Add docs for the estimators with examples.

Change: 138557107
author: A. Unique TensorFlower <gardener@tensorflow.org> 2016-11-08 13:28:56 -0800
committer: TensorFlower Gardener <gardener@tensorflow.org> 2016-11-08 16:31:10 -0800
commit: e8e72f64dcd5401d923707063da8b23fbc5d65d8 (patch)
tree: 9560ca141b0b9629a18c1a3ed8aeb01d82a591b2
parent: 128ce5d5f7aa9ed4b4354fe78af1c2c686327640 (diff)

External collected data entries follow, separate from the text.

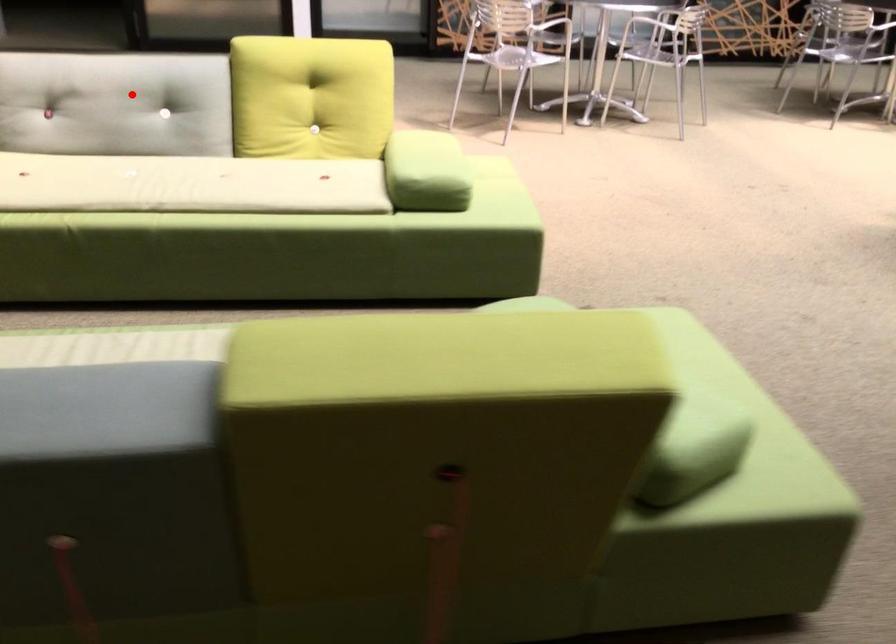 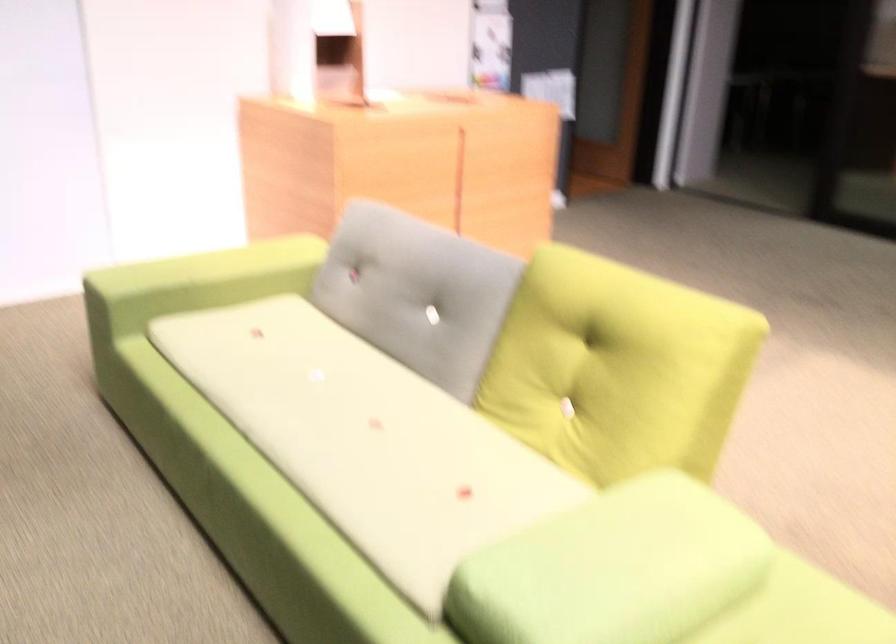 Question: I am providing you with two images of the same scene from different viewpoints. Given a red point in image1, look at the same physical point in image2. Is it:

Choices:
 (A) Closer to the viewpoint
 (B) Farther from the viewpoint

Answer: (A) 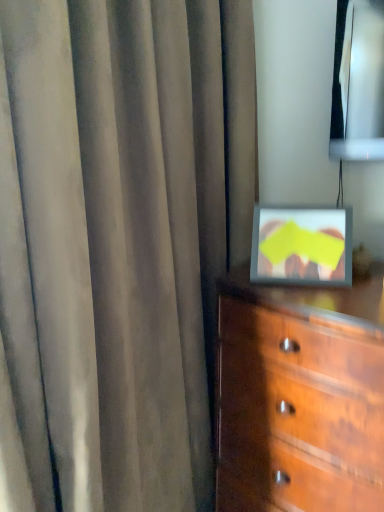 This screenshot has width=384, height=512. What are the coordinates of `satin gray curtain at center` in the screenshot? It's located at (118, 243).

What do you see at coordinates (118, 243) in the screenshot? I see `satin gray curtain at center` at bounding box center [118, 243].

The image size is (384, 512). Describe the element at coordinates (300, 396) in the screenshot. I see `wooden chest of drawers at lower right` at that location.

The width and height of the screenshot is (384, 512). In order to click on wooden chest of drawers at lower right in this screenshot , I will do `click(300, 396)`.

Measure the distance between point (246, 265) and camera.

Point (246, 265) and camera are 4.57 feet apart.

In order to face wooden chest of drawers at lower right, should I rotate leftwards or rightwards?

Turn right approximately 14.955 degrees to face it.

At what (x,y) coordinates should I click in order to perform the action: click on satin gray curtain at center. Please return your answer as a coordinate pair (x, y). The width and height of the screenshot is (384, 512). Looking at the image, I should click on (118, 243).

From the picture: Considering the relative positions of satin gray curtain at center and wooden chest of drawers at lower right in the image provided, is satin gray curtain at center to the left of wooden chest of drawers at lower right from the viewer's perspective?

Indeed, satin gray curtain at center is positioned on the left side of wooden chest of drawers at lower right.

Does satin gray curtain at center lie behind wooden chest of drawers at lower right?

No.

Between point (233, 109) and point (363, 442), which one is positioned behind?

The point (233, 109) is behind.

From the image's perspective, does satin gray curtain at center appear lower than wooden chest of drawers at lower right?

No, from the image's perspective, satin gray curtain at center is not beneath wooden chest of drawers at lower right.

In the scene shown: From a real-world perspective, is satin gray curtain at center physically located above or below wooden chest of drawers at lower right?

In terms of real-world spatial position, satin gray curtain at center is above wooden chest of drawers at lower right.

Consider the image. Can you confirm if satin gray curtain at center is thinner than wooden chest of drawers at lower right?

Correct, the width of satin gray curtain at center is less than that of wooden chest of drawers at lower right.

Who is shorter, satin gray curtain at center or wooden chest of drawers at lower right?

wooden chest of drawers at lower right is shorter.

In the scene shown: Which of these two, satin gray curtain at center or wooden chest of drawers at lower right, is smaller?

wooden chest of drawers at lower right.

Is satin gray curtain at center not inside wooden chest of drawers at lower right?

Yes, satin gray curtain at center is located beyond the bounds of wooden chest of drawers at lower right.

Would you say satin gray curtain at center is a long distance from wooden chest of drawers at lower right?

satin gray curtain at center is actually quite close to wooden chest of drawers at lower right.

Is satin gray curtain at center facing towards wooden chest of drawers at lower right?

Yes, satin gray curtain at center is oriented towards wooden chest of drawers at lower right.

Can you tell me how much satin gray curtain at center and wooden chest of drawers at lower right differ in facing direction?

90.4 degrees.

Locate an element on the screen. This screenshot has height=512, width=384. curtain in front of the wooden chest of drawers at lower right is located at coordinates (118, 243).

Considering the positions of objects wooden chest of drawers at lower right and satin gray curtain at center in the image provided, who is more to the right, wooden chest of drawers at lower right or satin gray curtain at center?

1 files changed, 248 insertions, 1 deletions
diff --git a/tensorflow/contrib/learn/python/learn/estimators/__init__.py b/tensorflow/contrib/learn/python/learn/estimators/__init__.py
index 620f23d1ff..ef5a16d7dc 100644
--- a/tensorflow/contrib/learn/python/learn/estimators/__init__.py
+++ b/tensorflow/contrib/learn/python/learn/estimators/__init__.py
@@ -13,7 +13,254 @@
 # limitations under the License.
 # ==============================================================================
 
-"""Estimators."""
+"""An estimator is a rule for calculating an estimate of a given quantity.
+
+# Estimators
+
+* **Estimators** are used to train and evaluate TensorFlow models.
+They support regression and classification problems.
+* **Classifiers** are functions that have discrete outcomes.
+* **Regressors** are functions that predict continuous values.
+
+## Choosing the correct estimator
+
+* For **Regression** problems use one of the following:
+    * `LinearRegressor`: Uses linear model.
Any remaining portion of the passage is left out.